In a subsequent public notice by the Department in September 1975, the tentative references in the April notice to an alternative "assured grounding" system of regularized equipment testing had flowered into a "possible requirement" that might be promulgated by the Department under OSHA, and into one of several issues that would be addressed specifically at an informal hearing. The hearing was also slated to consider the GFCI requirement, suggesting that the Assistant Secretary was now having second thoughts about permanently revoking that requirement. 40 Fed.Reg. 40170-71 (1975).

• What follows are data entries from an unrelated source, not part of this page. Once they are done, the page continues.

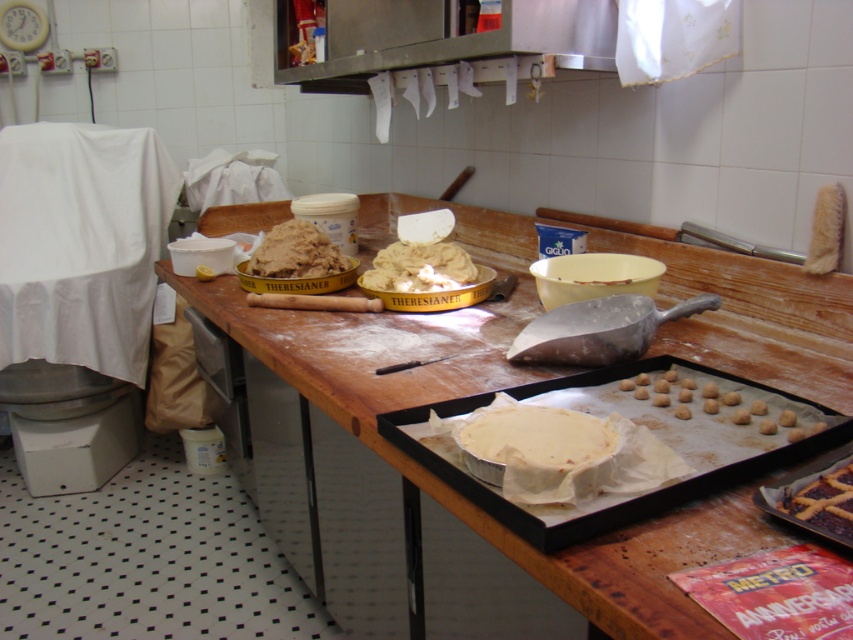 Is point (589, 461) positioned after point (828, 499)?

Yes, point (589, 461) is farther from viewer.

Who is positioned more to the left, white matte pie at center or purple glossy pastry at lower right?

white matte pie at center

Who is more distant from viewer, (x=515, y=448) or (x=836, y=461)?

The point (x=515, y=448) is more distant.

Find the location of a particular element. This screenshot has height=640, width=853. white matte pie at center is located at coordinates (532, 442).

Does soft dough at center appear over purple glossy pastry at lower right?

Yes.

Is soft dough at center below purple glossy pastry at lower right?

Incorrect, soft dough at center is not positioned below purple glossy pastry at lower right.

The image size is (853, 640). What do you see at coordinates (419, 268) in the screenshot?
I see `soft dough at center` at bounding box center [419, 268].

The height and width of the screenshot is (640, 853). In order to click on soft dough at center in this screenshot , I will do `click(419, 268)`.

What do you see at coordinates (469, 394) in the screenshot?
I see `wooden table at center` at bounding box center [469, 394].

Find the location of a particular element. wooden table at center is located at coordinates (x=469, y=394). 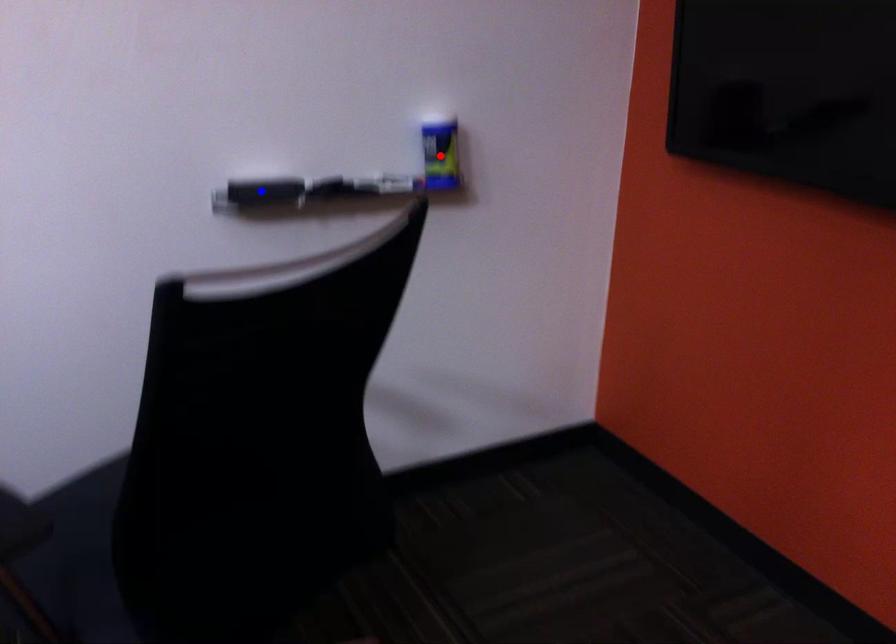 Question: Which of the two points in the image is closer to the camera?

Choices:
 (A) Blue point is closer.
 (B) Red point is closer.

Answer: (A) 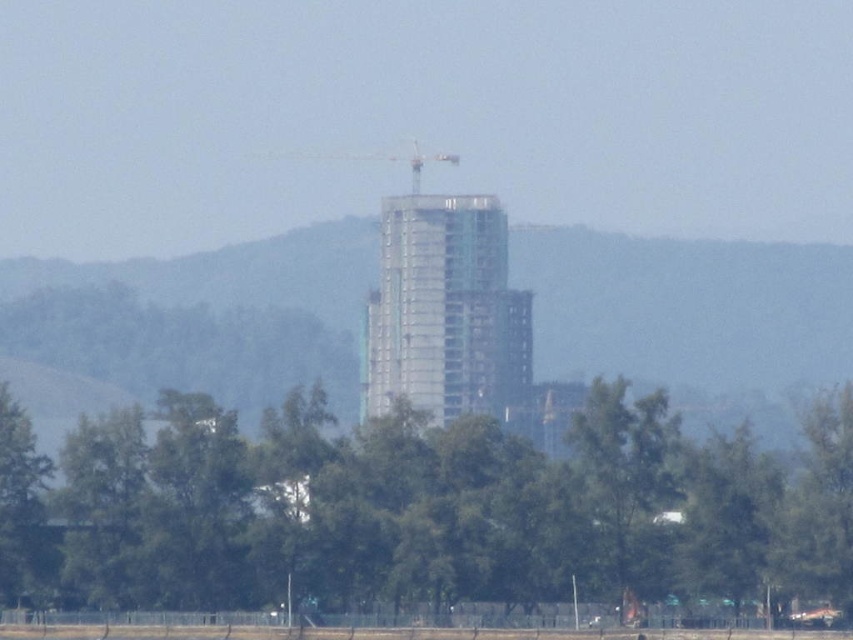 Question: Observing the image, what is the correct spatial positioning of clear glass building at center in reference to metallic gray crane at center?

Choices:
 (A) left
 (B) right

Answer: (B)

Question: Which of the following is the closest to the observer?

Choices:
 (A) (132, 426)
 (B) (405, 157)
 (C) (526, 339)

Answer: (A)

Question: Which point appears closest to the camera in this image?

Choices:
 (A) (238, 577)
 (B) (416, 161)
 (C) (444, 284)

Answer: (A)

Question: Which point is closer to the camera?

Choices:
 (A) (436, 157)
 (B) (440, 301)

Answer: (B)

Question: Observing the image, what is the correct spatial positioning of clear glass building at center in reference to metallic gray crane at center?

Choices:
 (A) right
 (B) left

Answer: (A)

Question: Does green leafy tree at lower center appear on the right side of clear glass building at center?

Choices:
 (A) no
 (B) yes

Answer: (A) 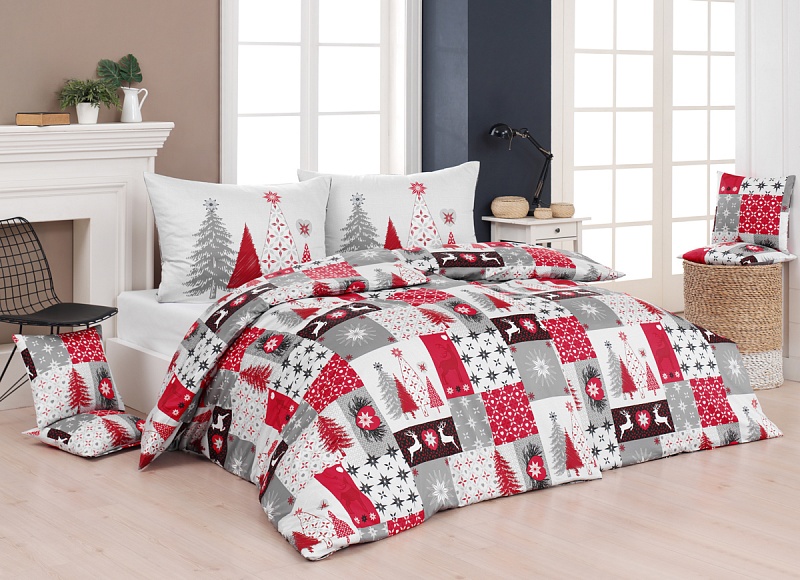 The width and height of the screenshot is (800, 580). Find the location of `bed comforter`. bed comforter is located at coordinates (370, 324).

This new round of written comments and oral presentation finally convinced the Assistant Secretary that new standards Were necessary to supplement the three-wire ground fault protection system then required under OSHA. In a December 1976 notification, he reviewed the evidence supporting both the need for additional construction site protection from ground faults (including a finding that about 30 deaths occur annually due to the insufficiency of the three-wire system12), and the safety-effectiveness, workability, and cost of GFCI's. This notice also discussed the utility and the necessary elements of an assured grounding system as a back-up to the three-wire system and as a substitute for the GFCI requirement. The Assistant Secretary concluded that the GFCI and assured grounding proposals were equally viable; and both were accordingly promulgated as alternative final standards in the December notice. They became effective on February 22, 1977. 41 Fed.Reg. 55697-704 (1976).

The final standards provide that, in addition to three-wire ground-fault protection systems, construction sites Either must install "approved" GFCI's on all 120-volt, 15- and 20-ampere receptacle outlets, Or must institute "assured equipment grounding conductor programs." 29 C.F.R. 1910.309(c) (1977). Approved GFCI's are defined as those "determined to be safe by a nationally recognized testing laboratory, such as, but not limited to, Underwriters' Laboratories, Inc. . . . ."13 Although the GFCI standard does not adhere to the one in the NEC, and does not provide the exact specifications of acceptable GFCI's other than by reference to UL's approval criteria, the Assistant Secretary's explanation in the Federal Register did consider and find acceptable the settings of GFCI's that were UL-approved at the time of promulgation. 41 Fed.Reg. 55702 (1976). See note 7 Supra. The assured grounding program sets forth a rigorous set of (1) tests to be conducted on specified cord sets, attachment caps, plugs, and receptacles as well as of the hand tools themselves, before first use, after repairs, and every three months, and (2) visual inspections to be made daily.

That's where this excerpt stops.